Katopodis, en modo candidato: activa un frente de intendentes y prepara el 2027
Mariana Portilla
En medio de una escalada sostenida del costo de vida y con el precio de los combustibles como uno de los principales factores de presión, el ministro de Infraestructura y Servicios Públicos bonaerense, Gabriel Katopodis, decidió volver a una estrategia que ya le dio visibilidad política: reunir intendentes y transformar el reclamo en una acción colectiva. La cita será el próximo martes en el Ministerio de Economía, donde una comitiva de jefes comunales buscará que Luis Caputo retrotraiga el valor de la nafta al 1º de marzo.
El movimiento no es aislado ni improvisado. Responde a un contexto donde, según distintos relevamientos, los combustibles registraron aumentos de hasta el 25% en el último mes, impactando de lleno en el transporte público, la logística y los costos productivos. En los municipios, ese efecto se traduce en servicios más caros, menor margen operativo y mayor presión social.
Katopodis apuesta a construir una escena política con peso federal. La convocatoria no se limita a intendentes bonaerenses: también incluye mandatarios de otras provincias, en busca de una foto amplia que refuerce el reclamo. Incluso, no se descarta la participación del gobernador Axel Kicillof, lo que elevaría el tono institucional del planteo.

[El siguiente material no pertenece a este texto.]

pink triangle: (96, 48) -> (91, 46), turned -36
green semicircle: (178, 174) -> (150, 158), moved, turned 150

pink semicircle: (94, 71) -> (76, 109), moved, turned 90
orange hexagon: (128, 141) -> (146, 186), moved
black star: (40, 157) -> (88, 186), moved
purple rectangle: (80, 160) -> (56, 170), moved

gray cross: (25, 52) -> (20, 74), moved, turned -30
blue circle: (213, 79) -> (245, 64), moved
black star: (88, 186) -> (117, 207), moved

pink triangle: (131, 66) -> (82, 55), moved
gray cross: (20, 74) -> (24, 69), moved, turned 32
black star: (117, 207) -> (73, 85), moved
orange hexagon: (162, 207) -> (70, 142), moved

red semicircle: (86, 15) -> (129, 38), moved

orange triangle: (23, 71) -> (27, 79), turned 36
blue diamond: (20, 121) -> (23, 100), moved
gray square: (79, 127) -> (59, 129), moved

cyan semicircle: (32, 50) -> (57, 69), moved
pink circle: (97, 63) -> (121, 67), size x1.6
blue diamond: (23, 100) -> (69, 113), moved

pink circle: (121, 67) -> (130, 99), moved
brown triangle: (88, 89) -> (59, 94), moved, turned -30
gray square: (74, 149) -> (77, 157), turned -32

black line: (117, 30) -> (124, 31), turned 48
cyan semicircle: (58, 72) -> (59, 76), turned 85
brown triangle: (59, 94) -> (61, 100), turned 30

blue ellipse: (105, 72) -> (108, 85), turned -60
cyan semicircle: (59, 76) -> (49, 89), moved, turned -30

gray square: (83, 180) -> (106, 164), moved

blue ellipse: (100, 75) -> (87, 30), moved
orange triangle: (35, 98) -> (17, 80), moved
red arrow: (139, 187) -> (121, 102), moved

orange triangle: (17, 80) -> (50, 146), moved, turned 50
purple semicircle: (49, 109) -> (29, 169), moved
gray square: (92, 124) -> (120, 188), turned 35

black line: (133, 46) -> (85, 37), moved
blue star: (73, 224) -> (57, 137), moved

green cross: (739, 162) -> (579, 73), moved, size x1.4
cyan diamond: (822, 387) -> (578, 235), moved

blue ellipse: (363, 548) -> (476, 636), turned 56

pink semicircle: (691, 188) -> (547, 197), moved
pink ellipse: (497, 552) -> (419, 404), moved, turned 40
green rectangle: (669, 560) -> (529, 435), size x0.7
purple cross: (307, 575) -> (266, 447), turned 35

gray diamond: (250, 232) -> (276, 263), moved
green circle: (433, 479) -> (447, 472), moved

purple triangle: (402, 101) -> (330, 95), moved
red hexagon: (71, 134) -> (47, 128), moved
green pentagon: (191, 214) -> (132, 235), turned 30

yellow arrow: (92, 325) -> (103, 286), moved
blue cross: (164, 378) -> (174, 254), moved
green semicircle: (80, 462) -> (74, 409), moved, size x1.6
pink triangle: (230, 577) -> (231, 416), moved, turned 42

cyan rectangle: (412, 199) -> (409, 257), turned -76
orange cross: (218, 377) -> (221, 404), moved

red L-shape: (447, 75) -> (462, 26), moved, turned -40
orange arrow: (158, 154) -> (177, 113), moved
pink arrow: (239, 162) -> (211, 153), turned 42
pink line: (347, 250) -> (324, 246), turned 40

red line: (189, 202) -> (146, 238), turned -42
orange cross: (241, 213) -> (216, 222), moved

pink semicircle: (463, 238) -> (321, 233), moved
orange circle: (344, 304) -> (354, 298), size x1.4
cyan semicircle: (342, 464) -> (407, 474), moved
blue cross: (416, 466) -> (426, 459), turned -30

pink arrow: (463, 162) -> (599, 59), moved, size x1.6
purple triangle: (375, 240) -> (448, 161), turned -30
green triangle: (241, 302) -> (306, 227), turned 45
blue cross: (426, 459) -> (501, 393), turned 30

El antecedente inmediato es la movida de 2025, cuando el ministro reunió a unos 20 intendentes y avanzó con una denuncia por el uso del Impuesto a los Combustibles, señalando desvíos en fondos que deberían destinarse al mantenimiento de rutas. Aquella acción marcó un camino: territorializar el conflicto y trasladarlo desde lo técnico a lo político.
En paralelo, la Federación Argentina de Municipios (FAM), encabezada por Fernando Espinoza, ya empezó a alinear posiciones. En un encuentro reciente, los jefes comunales analizaron el impacto del modelo económico en las administraciones locales. Desde ese espacio, el intendente de Marcos Paz, Ricardo Curuchet, sintetizó el clima: la necesidad de coordinar respuestas frente a una crisis que golpea directamente a los municipios.

El combustible como síntoma de un conflicto mayor
El reclamo por la nafta funciona, en realidad, como un disparador de una discusión más amplia. Katopodis no sólo apunta al precio en sí, sino al esquema económico del gobierno de Javier Milei, al que cuestiona por su impacto en la producción y el entramado social.
En sus intervenciones públicas, el ministro viene endureciendo el discurso. Plantea que el modelo actual “no es productivo” y advierte sobre la imposibilidad de sostener tarifas, insumos y alquileres en el actual contexto. En ese marco, el reclamo por los combustibles se inscribe dentro de una estrategia más amplia de confrontación política, pero con anclaje en problemas concretos.
La disputa entre Provincia y Nación no se agota en el precio de la nafta. Tiene un capítulo clave en la obra pública, especialmente en proyectos estructurales como el Plan Maestro del Río Salado.
La Argentina es el octavo país en extensión territorial. No se puede pensar en integrarlo sin rutas en buenas condiciones.
— Gabriel Katopodis (@gkatopodis) April 9, 2026
Esta es la Ruta 6, es el cuarto anillo de circunvalación bonaerense, y la estamos renovando de forma integral.
A pesar del abandono del Gobierno Nacional,… pic.twitter.com/NvhiSJmhzn
Allí, el contraste es evidente: mientras la administración bonaerense avanza en obras complementarias y nuevas licitaciones, el Gobierno nacional mantiene paralizada —o con avances parciales— la etapa más crítica del esquema hidráulico. El Tramo IV, fundamental para el escurrimiento del agua en una de las principales cuencas productivas del país, sigue siendo un cuello de botella desde la paralización de 2023.
El impacto no es menor. La cuenca del Salado atraviesa 59 municipios, involucra a más de 1,5 millones de personas y condiciona la productividad de unas 17 millones de hectáreas. Cada demora, en ese contexto, tiene consecuencias económicas directas.
La convocatoria de Katopodis sintetiza una dinámica que se repite: conflictos económicos que escalan políticamente y se territorializan a través de los intendentes. El precio de la nafta, la obra pública y el manejo de fondos específicos aparecen como distintas caras de una misma tensión entre Nación y Provincia.
Con la reunión en el Palacio de Hacienda, el ministro busca algo más que una respuesta puntual sobre los combustibles. Apunta a consolidar un bloque de presión con volumen político propio, en un escenario donde los municipios empiezan a jugar un rol cada vez más activo frente al ajuste.